この数字が示すのは、日本のゲーマーが「国産か外国産か」ではなく「面白いかどうか」で財布を開くという単純な事実だ。Yuan Trendsの予測では、中国ゲームは2027年までに日本のモバイルゲーム売上の40%に達する可能性がある(2025年時点で約30%)。

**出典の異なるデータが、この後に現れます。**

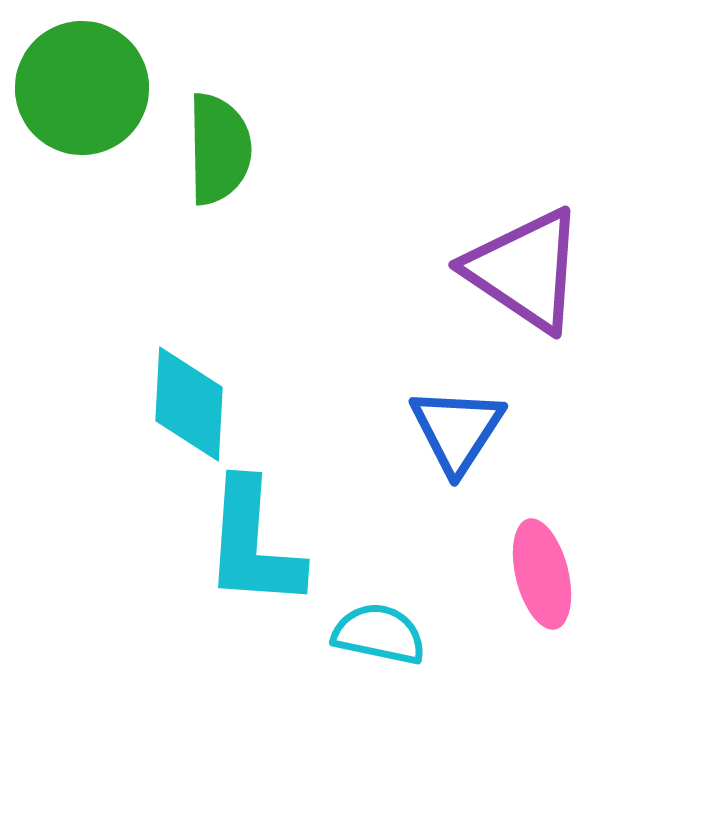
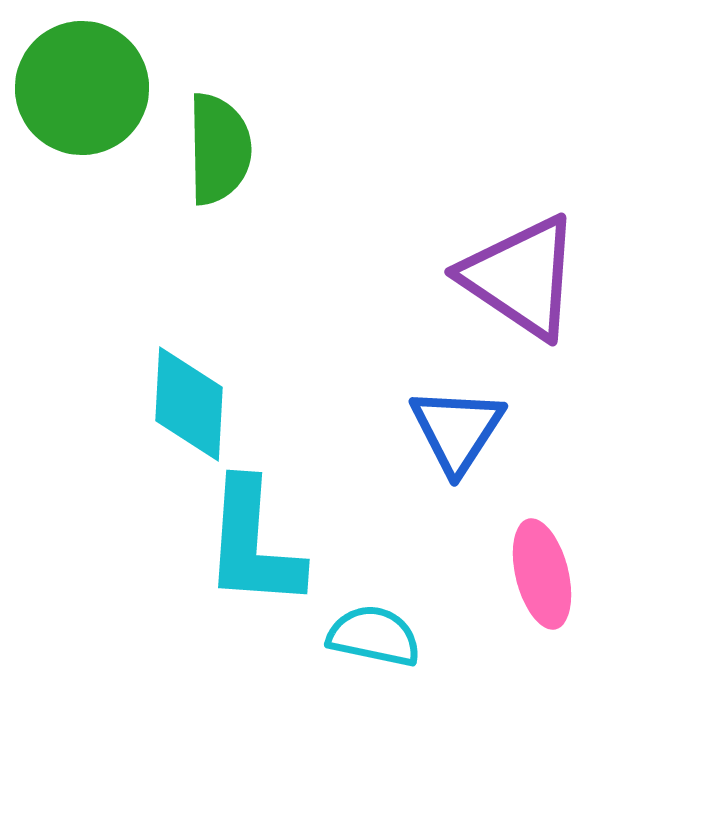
purple triangle: moved 4 px left, 7 px down
cyan semicircle: moved 5 px left, 2 px down
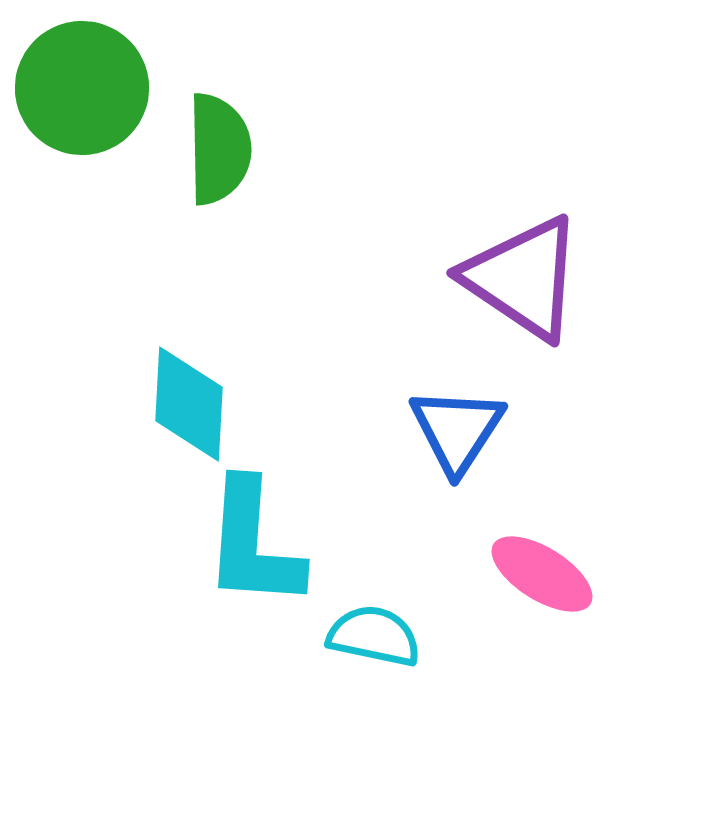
purple triangle: moved 2 px right, 1 px down
pink ellipse: rotated 44 degrees counterclockwise
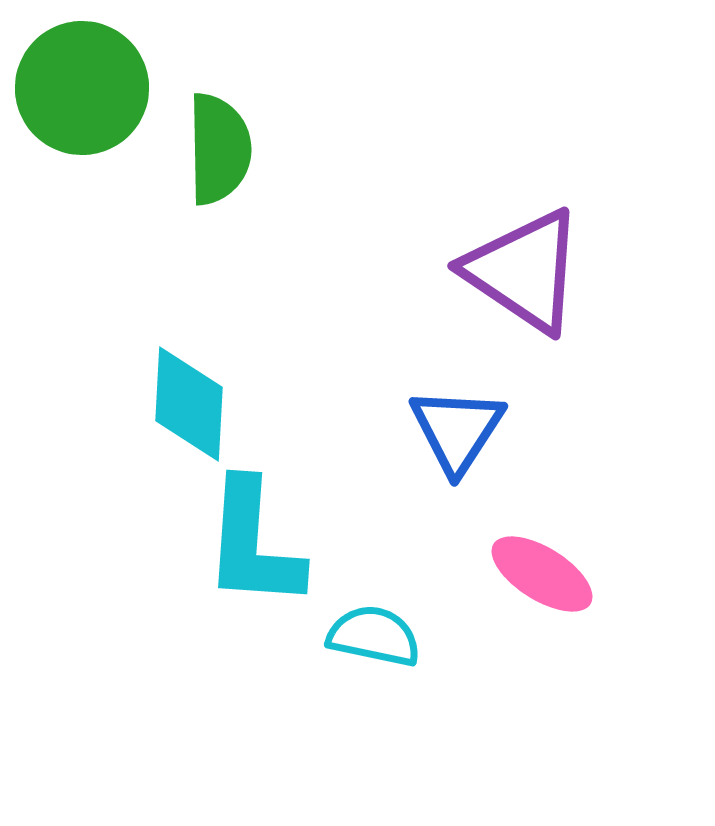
purple triangle: moved 1 px right, 7 px up
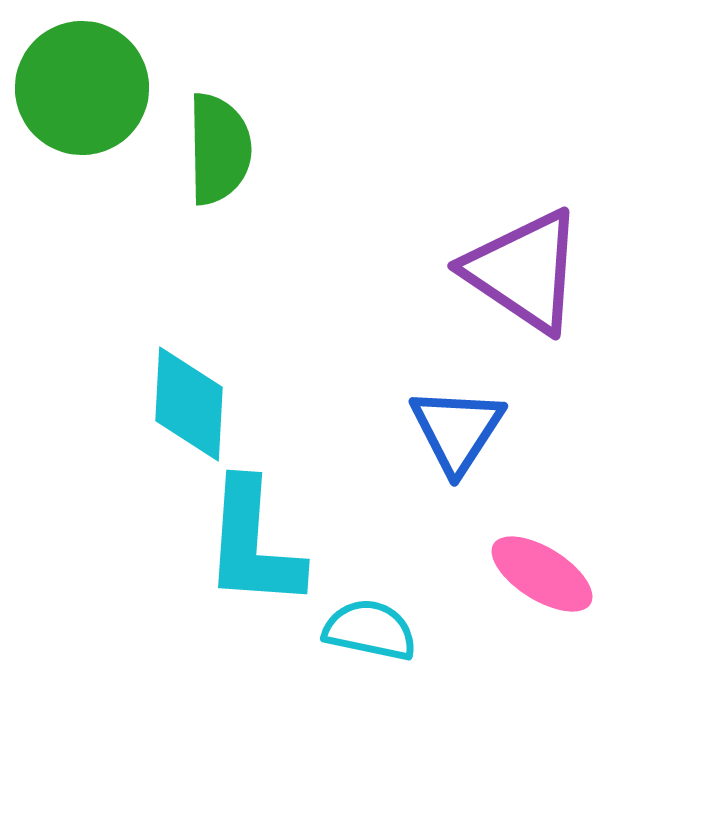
cyan semicircle: moved 4 px left, 6 px up
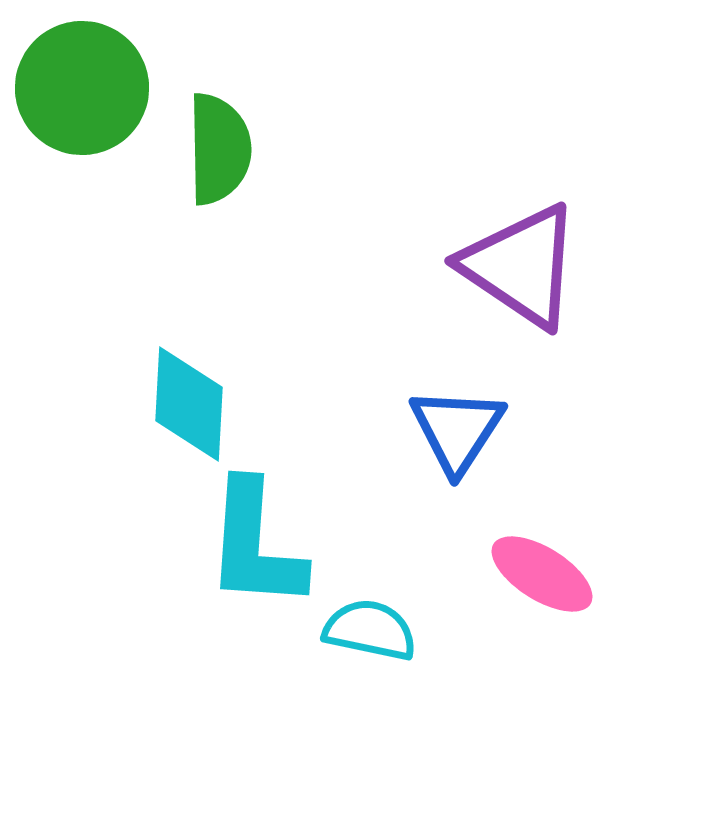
purple triangle: moved 3 px left, 5 px up
cyan L-shape: moved 2 px right, 1 px down
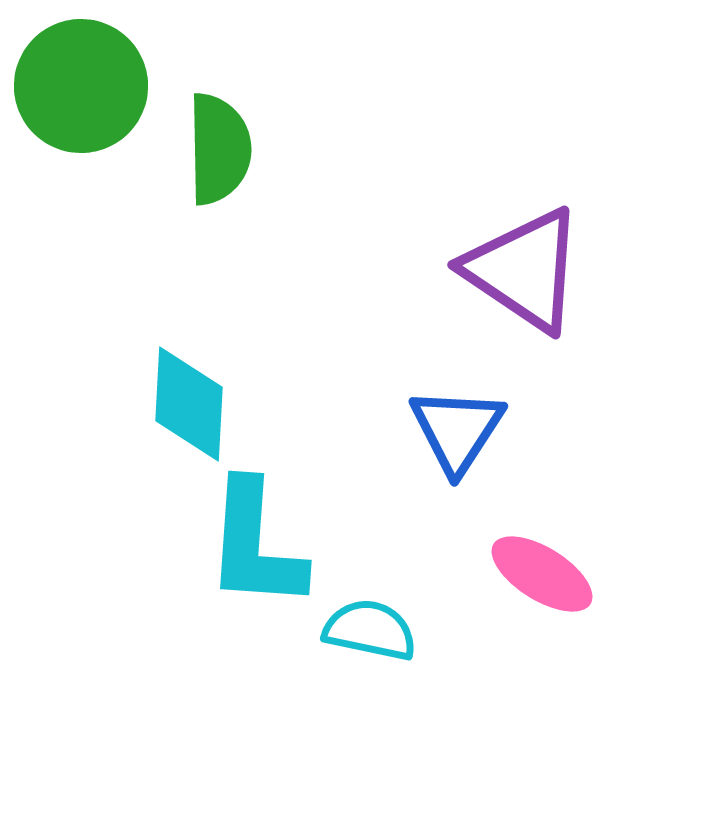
green circle: moved 1 px left, 2 px up
purple triangle: moved 3 px right, 4 px down
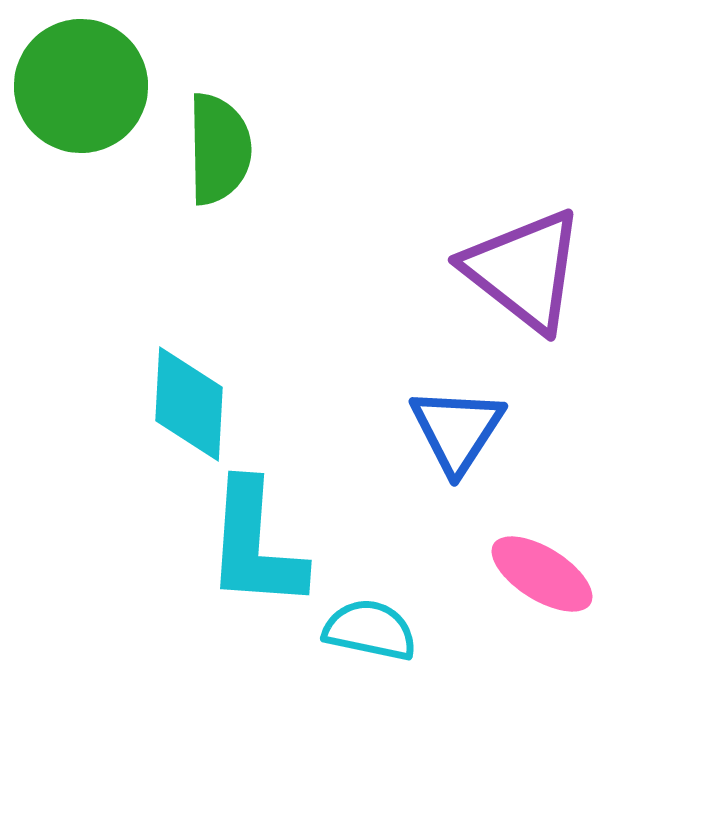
purple triangle: rotated 4 degrees clockwise
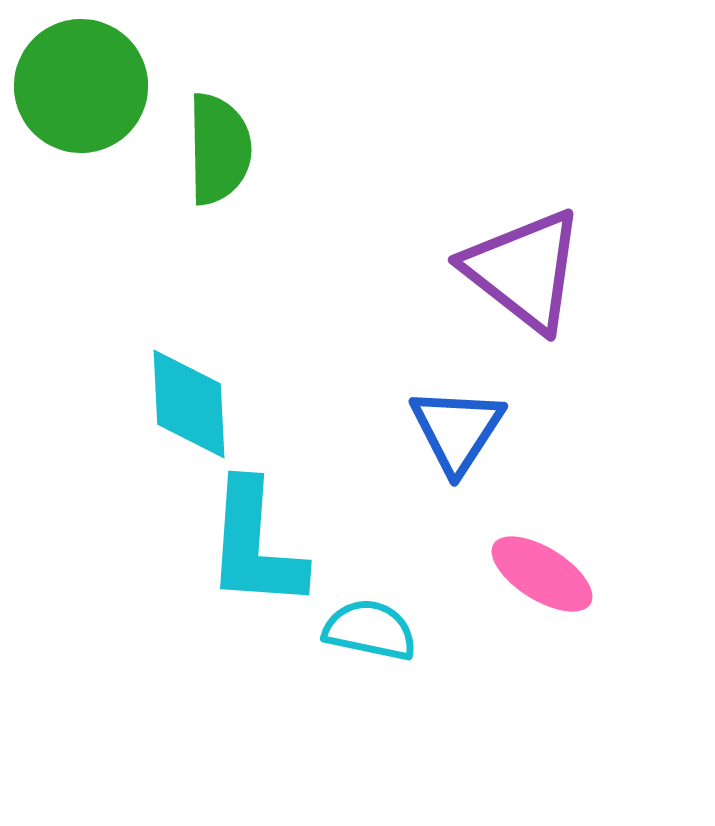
cyan diamond: rotated 6 degrees counterclockwise
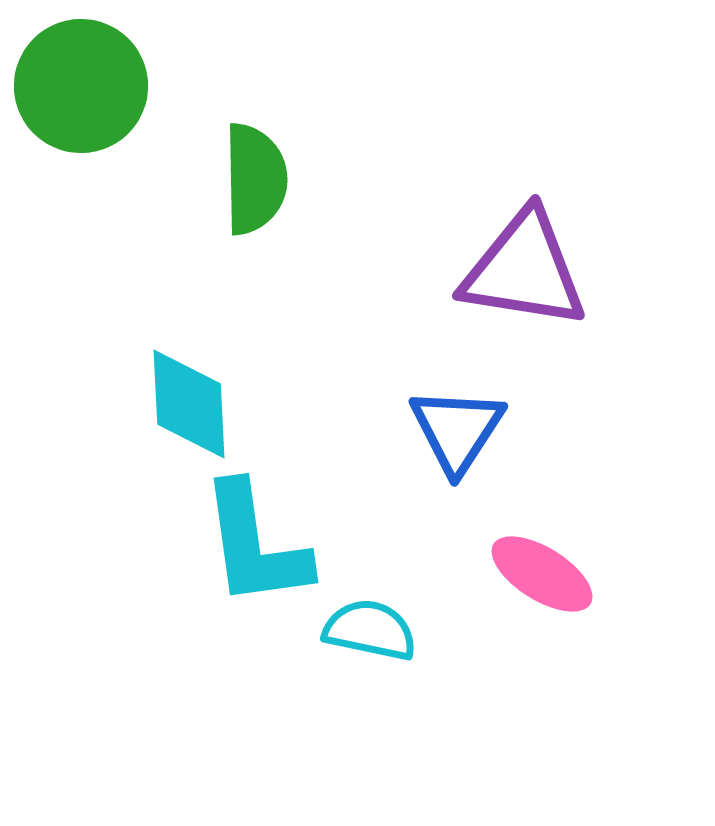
green semicircle: moved 36 px right, 30 px down
purple triangle: rotated 29 degrees counterclockwise
cyan L-shape: rotated 12 degrees counterclockwise
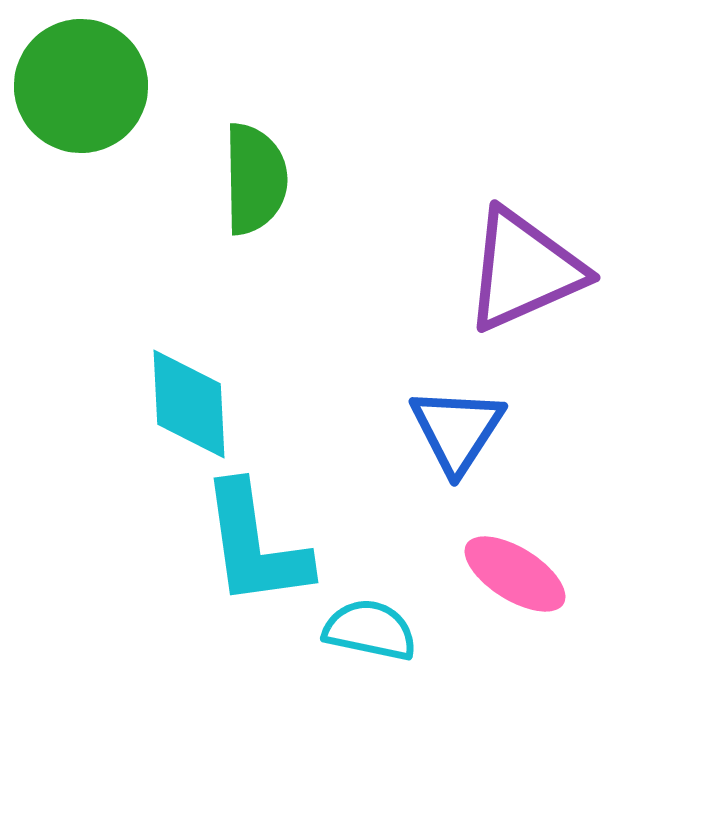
purple triangle: rotated 33 degrees counterclockwise
pink ellipse: moved 27 px left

日本は中国製ゲームの海外売上の16.35%を占め、アメリカ(32.31%)に次ぐ第2位の市場だ。中国のゲーム企業にとって、日本市場は「アニメ文化への親和性が高く、課金力のある最重要海外市場」であり続けている。かつてゲーム産業で世界を席巻した日本が、いまやその市場を中国に席巻される側に回っている——この構図こそが、グローバルゲーム産業の地殻変動を最も雄弁に物語っている。